Since the implosion of web3, the raising of interest rates, and layoffs in FANGs, the tech world has been searching for a new bright spot and has, for now, seized on generative AI.
AI hype -— ever since the coining of the phrase in the 1950’s -— has always of a very unmoored, fantastical variety. There’s no shortage of that this time. As a pundit, you can make up any story about what AI will or won’t be able to do — divorced from any techncial understanding — and, hey, you might as well be right. In product discussions in tech companies, when pitching a feature, including AI can just be a deus ex machina to solve whatever problems the user has – as far as user journeys and mocks go, you can just add a “and then AI happens” slide. It’s hard to cut through it all.
Yet, in these past few months, in tech circles, there has been a near unanimous sense of having witnessed something akin to the iPhone launch, the moon landing, or the first A-bomb, depending on who you talk to.
The inciting moment in this current wave was the launch of ChatGPT late last year —— we’d been hearing about generative AI for a long time, but this was the first time most people got to actually use one firsthand.

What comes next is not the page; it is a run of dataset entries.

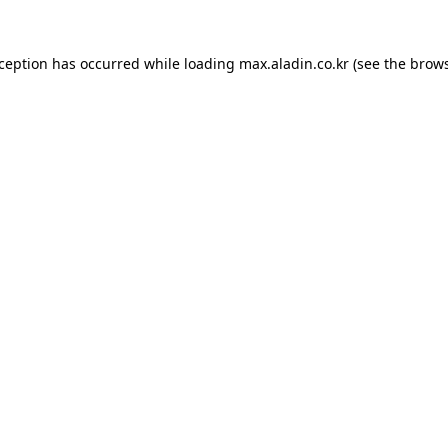
xception has occurred while loading
max.aladin.co.kr
(see the
brows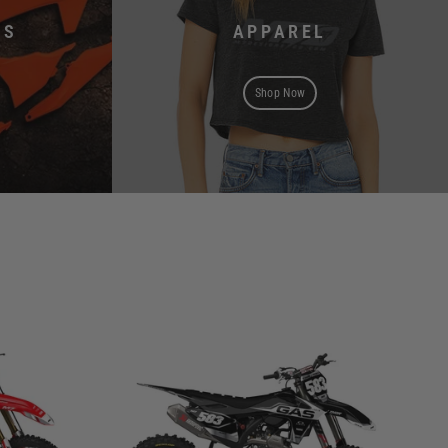
TS
APPAREL
Shop Now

So I – and most people I know now – use it just about every day. I have a fraught relationship with it. I send my boss a spec I labored over researching for hours, and he gets back to immediately with “oh, I found one issue — ChatGPT says we should also support X.” I quibble with him and supply some nuanced reason on why I didn’t purposefully didn’t include that, then mutter under my breath “Well, if you love ChatGPT so much, why don’t you marry it?” Then, after some time, I turn to ChatGPT and ask “Did you really tell him that?”
The iPhone comparison is probably the most apt one — the iPhone, like ChatGPT, was just a skillful combination of existing, well-understood technologies in a nice package. But it feels like magic.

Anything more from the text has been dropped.